Im gegenständlichen Fall sind Aussetzungszinsen aufgrund der Bewilligung eines Antrages auf Aussetzung der Einhebung gem. § 212 a Abs. 9 lit. b BAO angefallen. Aussetzungszinsen sind in diesem Fall dann vorzuschreiben, wenn der Ablauf der Aussetzung (letzter Satz des § 212 a Abs. 9 BAO) verfügt wird. Mit diesem Bescheid endet der gemäß § 212 a Abs. 5 BAO zuerkannte Zahlungsaufschub. Die Festsetzung der Aussetzungszinsen ist daher zu Recht erfolgt.
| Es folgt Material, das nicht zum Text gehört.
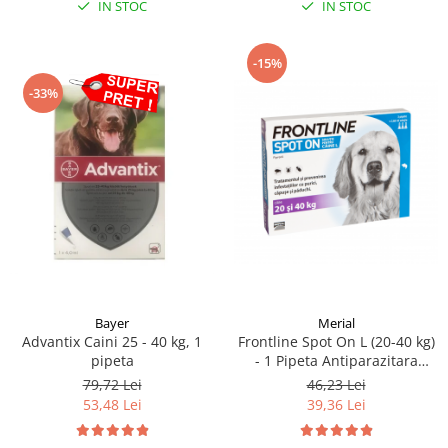
IN STOC
IN STOC
-15%
-33%
Bayer
Merial
Advantix Caini 25 - 40 kg, 1
Frontline Spot On L (20-40 kg)
pipeta
- 1 Pipeta Antiparazitara
(Fipronil)
79,72 Lei
46,23 Lei
53,48 Lei
39,36 Lei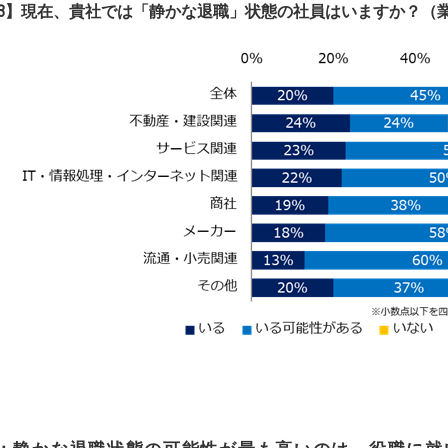
3】現在、貴社では「静かな退職」状態の社員はいますか？（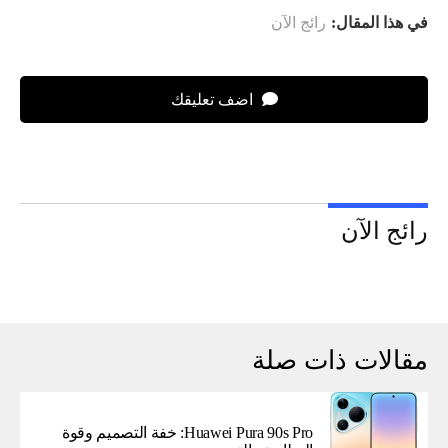
في هذا المقال:
رائج الآن
اضف تعليقك
رائج الآن
مقالات ذات صلة
Huawei Pura 90s Pro: خفة التصميم وقوة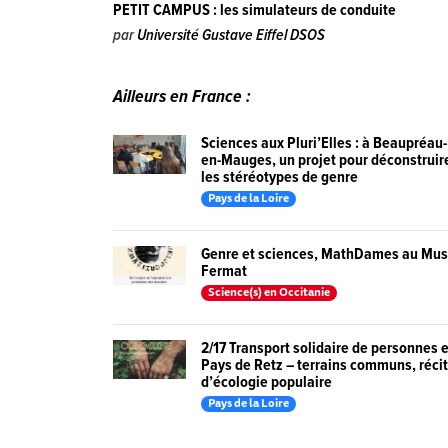
PETIT CAMPUS : les simulateurs de conduite
par
Université Gustave Eiffel DSOS
Ailleurs en France :
Sciences aux Pluri’Elles : à Beaupréau-
en-Mauges, un projet pour déconstruir
les stéréotypes de genre
Pays de la Loire
Genre et sciences, MathDames au Mu
Fermat
Science(s) en Occitanie
2/17 Transport solidaire de personnes 
Pays de Retz – terrains communs, réci
d’écologie populaire
Pays de la Loire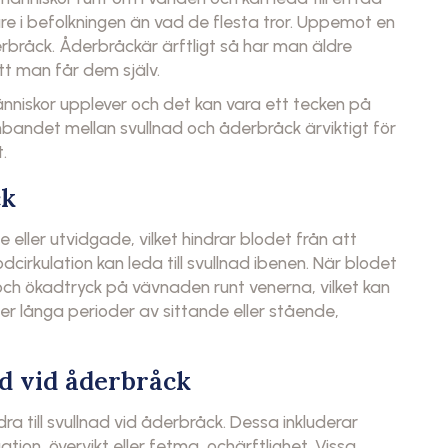
e i befolkningen än vad de flesta tror. Uppemot en
rbråck. Åderbråckär ärftligt så har man äldre
tt man får dem själv.
niskor upplever och det kan vara ett tecken på
mbandet mellan svullnad och åderbråck ärviktigt för
.
ck
eller utvidgade, vilket hindrar blodet från att
odcirkulation kan leda till svullnad ibenen. När blodet
ch ökadtryck på vävnaden runt venerna, vilket kan
fter långa perioder av sittande eller stående,
ad vid åderbråck
a till svullnad vid åderbråck. Dessa inkluderar
tion, övervikt eller fetma, ochärftlighet. Vissa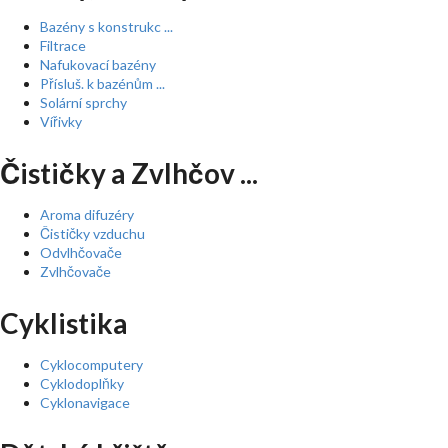
Bazény s konstrukc ...
Filtrace
Nafukovací bazény
Přísluš. k bazénům ...
Solární sprchy
Vířivky
Čističky a Zvlhčov ...
Aroma difuzéry
Čističky vzduchu
Odvlhčovače
Zvlhčovače
Cyklistika
Cyklocomputery
Cyklodoplňky
Cyklonavigace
Dass die dem Aussetzungsantrag zugrunde liegende Berufung noch unerledigt ist, ändert nichts an der Rechtmäßigkeit der vorgeschriebenen Aussetzungszinsen. Sollten sich aufgrund der Berufung gegen die Abgabenbescheide eine herabgesetzte Abgabenvorschreibung ergeben, ist gem. § 212 a Abs. 9 drittletzter Satz BAO eine Berichtigung der Aussetzungszinsen durch die Abgabenbehörde erster Instanz von Amts wegen vorzunehmen. Dies gilt ebenso für den Fall, dass der Berufung gegen den verfügten Ablauf der Aussetzung Folge gegeben würde, auch diesfalls wäre der Bescheid betreffend Aussetzungszinsen entsprechend zu berichtigen. Dies ändert aber nichts an der ursprünglichen richtigen Festsetzung der Aussetzungszinsen im gegenständlichen Nebengebührenbescheid. Eine vorgezogene Berichtigung oder Nullstellung der Aussetzungszinsen ist vor Beendigung des zugrundeliegenden Berufungsverfahrens gesetzlich nicht vorgesehen, da im Falle eines Vorlageantrages bzw. im Falle der Berufung gegen den "Ablaufbescheid", die Möglichkeit besteht, diese Zinsen in einen neuerlich zu stellenden Aussetzungsantrag einzubeziehen.

 

 

 

 

Der Berufung des Bw. betreffend die Vorschreibung von Aussetzungszinsen kommt daher keine Berechtigung zu.